Naturally, putting the starter back in is a lot easier than getting the sucker out, so we pretty much had it sorted in about 15 or 20 minutes. Being the good mechanic that I am, however, I decide to go in for one last sortie just to make sure all the connections are snug.

Somehow, while snugging up literally the last nut, the one that is connected to the positive side of the battery (can you see where this is going?), I managed to touch the end of the ratchet to the engine block while simultaneously touching the gold wedding ring on my left hand. SNAP, CRACKLE, POP went the sparks and suddenly my left ring finger feels like it's being branded.

Of course, my ring is way too small to come off comfortably, so I'm watching the smoke waft from my finger as I wait in agony for the thing to cool down.
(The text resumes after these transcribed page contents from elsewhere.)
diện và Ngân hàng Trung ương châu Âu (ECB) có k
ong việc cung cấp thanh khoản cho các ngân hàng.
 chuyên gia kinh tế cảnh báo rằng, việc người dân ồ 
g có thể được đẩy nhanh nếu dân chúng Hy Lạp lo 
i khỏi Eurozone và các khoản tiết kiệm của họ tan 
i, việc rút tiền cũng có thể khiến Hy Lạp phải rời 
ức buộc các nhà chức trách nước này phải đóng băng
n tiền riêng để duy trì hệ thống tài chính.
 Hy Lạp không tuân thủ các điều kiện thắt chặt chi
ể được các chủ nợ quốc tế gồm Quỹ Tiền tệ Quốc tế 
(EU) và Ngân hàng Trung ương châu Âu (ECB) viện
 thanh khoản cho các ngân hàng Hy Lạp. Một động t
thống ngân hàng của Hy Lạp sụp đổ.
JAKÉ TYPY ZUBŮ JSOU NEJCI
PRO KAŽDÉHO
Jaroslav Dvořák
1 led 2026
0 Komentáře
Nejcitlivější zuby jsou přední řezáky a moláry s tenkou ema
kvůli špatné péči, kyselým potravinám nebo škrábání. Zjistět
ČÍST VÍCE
I didn't want to rip my ring off because I wasn't sure how much skin was going to come with it.

After a minute or so, it finally cooled to the point where I thought it would be safe to remove without degloving the finger. When I looked at it in the light, I saw about a square inch of skin hanging off the finger and blisters already starting to form around the rest.
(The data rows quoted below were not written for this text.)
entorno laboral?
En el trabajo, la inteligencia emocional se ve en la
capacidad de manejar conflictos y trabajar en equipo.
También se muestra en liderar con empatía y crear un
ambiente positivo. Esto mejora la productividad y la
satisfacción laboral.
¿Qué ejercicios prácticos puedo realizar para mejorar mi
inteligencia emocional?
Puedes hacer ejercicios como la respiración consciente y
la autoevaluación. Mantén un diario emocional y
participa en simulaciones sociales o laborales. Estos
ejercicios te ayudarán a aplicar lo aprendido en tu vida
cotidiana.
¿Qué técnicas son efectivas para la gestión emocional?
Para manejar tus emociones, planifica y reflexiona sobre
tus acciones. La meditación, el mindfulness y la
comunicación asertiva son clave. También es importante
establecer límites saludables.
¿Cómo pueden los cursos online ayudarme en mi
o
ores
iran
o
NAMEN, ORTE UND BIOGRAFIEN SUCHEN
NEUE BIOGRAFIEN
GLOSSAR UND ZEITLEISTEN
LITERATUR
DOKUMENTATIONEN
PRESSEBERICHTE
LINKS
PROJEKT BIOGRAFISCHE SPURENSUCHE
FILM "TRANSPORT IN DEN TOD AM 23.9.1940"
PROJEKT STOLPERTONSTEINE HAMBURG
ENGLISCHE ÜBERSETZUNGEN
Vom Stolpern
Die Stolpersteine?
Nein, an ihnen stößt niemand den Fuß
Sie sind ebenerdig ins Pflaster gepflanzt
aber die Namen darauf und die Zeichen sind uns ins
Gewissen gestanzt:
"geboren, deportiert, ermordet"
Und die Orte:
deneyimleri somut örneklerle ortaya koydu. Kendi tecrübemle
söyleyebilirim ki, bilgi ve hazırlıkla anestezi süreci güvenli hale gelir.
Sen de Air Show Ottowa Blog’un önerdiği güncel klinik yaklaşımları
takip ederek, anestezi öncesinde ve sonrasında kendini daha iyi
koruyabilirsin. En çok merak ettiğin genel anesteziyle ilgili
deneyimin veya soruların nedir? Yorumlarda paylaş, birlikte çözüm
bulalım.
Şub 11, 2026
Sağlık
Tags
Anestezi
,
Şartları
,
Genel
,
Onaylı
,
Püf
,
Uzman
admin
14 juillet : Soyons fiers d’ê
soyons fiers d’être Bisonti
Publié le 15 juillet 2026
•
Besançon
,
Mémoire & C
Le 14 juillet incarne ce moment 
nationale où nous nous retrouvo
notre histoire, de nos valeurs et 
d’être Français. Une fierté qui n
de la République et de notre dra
Long story short, I burned my finger pretty good. Here are the photos to further illustrate my point (click on the picture to get a close-up):



Painful, you ask? Nah, only during the actual burning part. Since then, it hasn't really been particularly painful at all. Gross, yes - painful, no.

I'm now undergoing a little at-home neosporin treatment. I keep checking for blood poisoning, but so far, I'm clean.

I've said it before, but it bears repeating: No good deed goes unpunished! ;-)

4 comments:

Anonymous said...

Only one thing comes to mind; well, ok, actually two.

1. Can a man get an 'Amen' to the 'No good deed ...'? Amen!!

2. Small piece of advice: Don't turn your wedding ring into a branding iron. Did the sparks bring back memories of the sparks you saw when you first put on the ring?

C. You don't have any other metal attached to your body where you're feeling an urge to repeat something similar, do you?

As usual, take care.

Anonymous said...

Wow.... that looks very painful. Good luck with that. Hopefully that heals okay!

admin said...

Instead of waiting around for the ring to cool down, why didn't you put it in some cold water? That's what I would have done. You know why? Cause I'm smart.

On a related note, has your health insurance started yet?

Fred

Anonymous said...

If you had thrown it in the Fires of Mordor like you were supposed to, it would never had happened.